A notícia, se confirmada, seria ótima para o Governo, pois um suplente do PSB poderia ser chamado e garantiria a vitória na eleição. A confusão na Sessão só aumentava conforme o tempo ia passando. Nos corredores do segundo andar estava o vereador até então licenciado Joaquim Fortunato. “Eu já apresentei o ofício para retomar o mandato e posso entrar na Sessão a qualquer momento”, disse para a reportagem. Diante do quadro, o suplente Tardeti não teria a presença validada. E ele seria o suplente a ocupar a vaga do suposto infartado Ibaru Rodrigues.
Secretário teria chamado vereador de pistoleiro e o chamado para brigar
A Sessão estava em andamento com o comando do 26º Batalhão de Polícia Militar usando a Tribuna Popular para fazer um relatório dos trabalhos quando uma nova ameaça teria acontecido. O secretário de Cultura, Esporte, Lazer e Turismo, Alécio da Rosa, que mora em Canoas, entrou sem ser autorizado no espaço destinado aos vereadores e teria ameaçado Marco Barbosa.

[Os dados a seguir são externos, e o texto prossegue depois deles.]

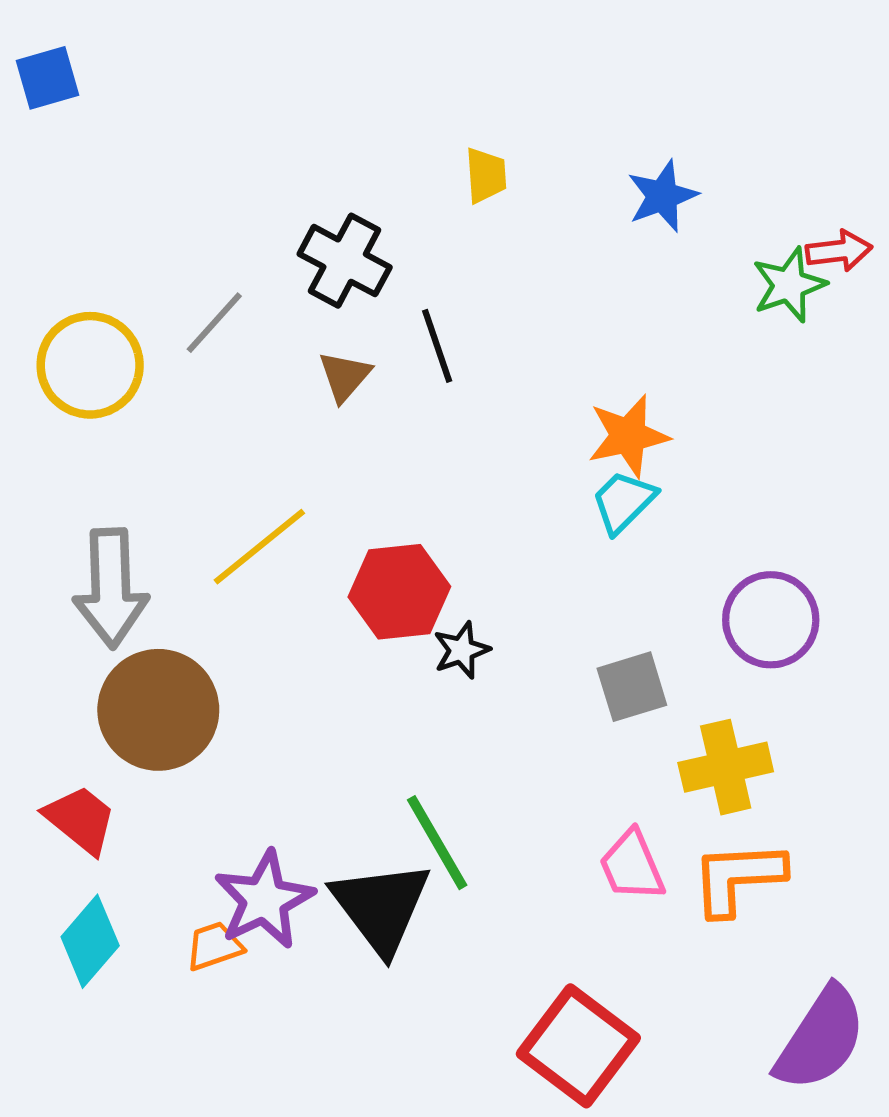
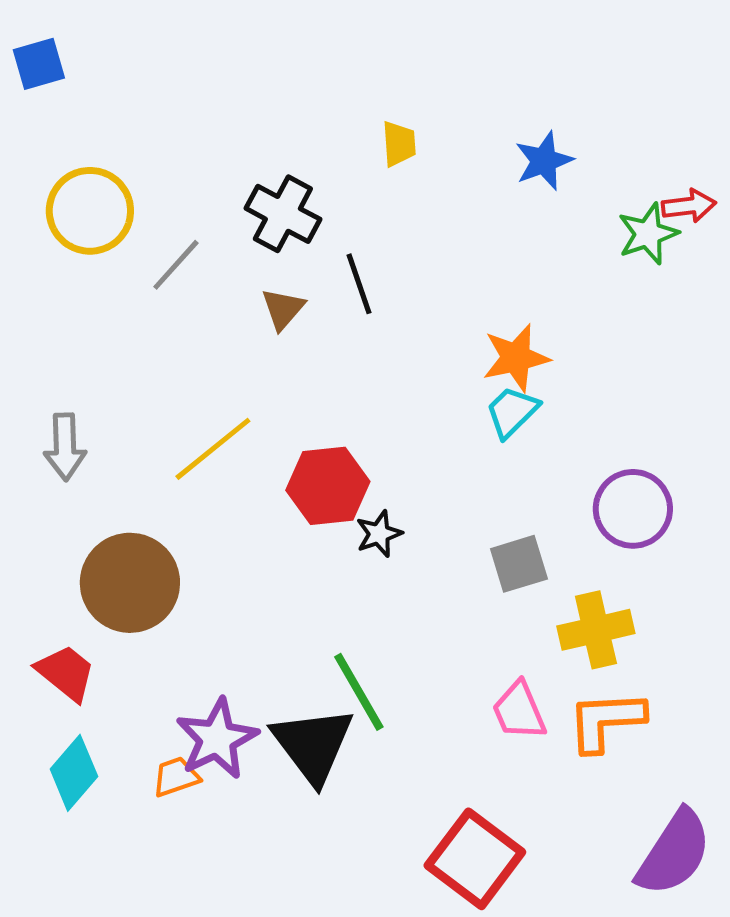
yellow circle: (90, 365) -> (90, 211), moved
gray arrow: (111, 588) -> (65, 447), moved, size x0.7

“O objetivo era criar tumulto e me chamou para a rua. Coisa de guri. Não sou guri para sair no soco. Fiquei sabendo que ele disse que o Governo vencendo a eleição ele iria assumir a Procuradoria para me ferrar. Veio me chamar de pistoleiro. Sou policial civil com muita honra. Vou tomar providências porque ameça é crime e tenho testemunhas que viram tudo”, disse na Tribuna.

Jornalista é intimidado
Ameaças e intimidações não ficaram restritas aos vereadores oposicionistas. O jornalista Roque Lopes, do site oreporter.net, estava no segundo andar acompanhando as movimentações quando o assessor e filho da vereadora Jussara Caçapava, conhecido como Teté, o abraçou.
O jornalista se desvencilhou e tentou seguir pelo corredor, mas o assessor se postava na frente dando barrigadas para impedir o avanço. Uma pequena confusão se formou e no grupo de CCs da Prefeitura e assessores de vereadores alguém disse que o repórter não poderia ver ou fazer fotos dos vereadores porque prejudicaria o Governo. Lopes não aceitou a intimidação, continuou fazendo o trabalho, e o assessor se afastou por um corredor.
Os governistas vistos no prédio da Câmara
Além dos vereadores João Tardeti, Jussara Caçapava e Luis Henrique Tino, a reportagem viu nos corredores da Câmara os governistas Deoclécio Mello, Felisberto Xavier, Joaquim Fortunato e o Líder do Governo, Cristian Wasem. Ele deixou o prédio minutos antes das 19 horas. “Só vou ali fazer um lanche e já volto”, disse para a reportagem no estacionamento da Câmara ao ser questionado se estava indo para casa. Ele não retornou.
“Eu podia ter morrido hoje”
O candidato oposicionista à presidência, Edison Cordeiro, relatou que poderia ter morrido nesta terça-feira. “Eu fui na casa pegar o Ibaru (Rodrigues) para uma reunião e ele me mandou embora. Eu podia ter morrido”, contou ao denunciar que alguém estava vigiando Ibaru. Cordeiro levou a família para Novo Hamburgo e não dormiria em casa nesta terça. O vereador Duda Keller também tirou a família de casa. “Eu não fui ameaçado, mas fiquei preocupado com a esposa, filhos e netos”, disse Alcídes Gattini.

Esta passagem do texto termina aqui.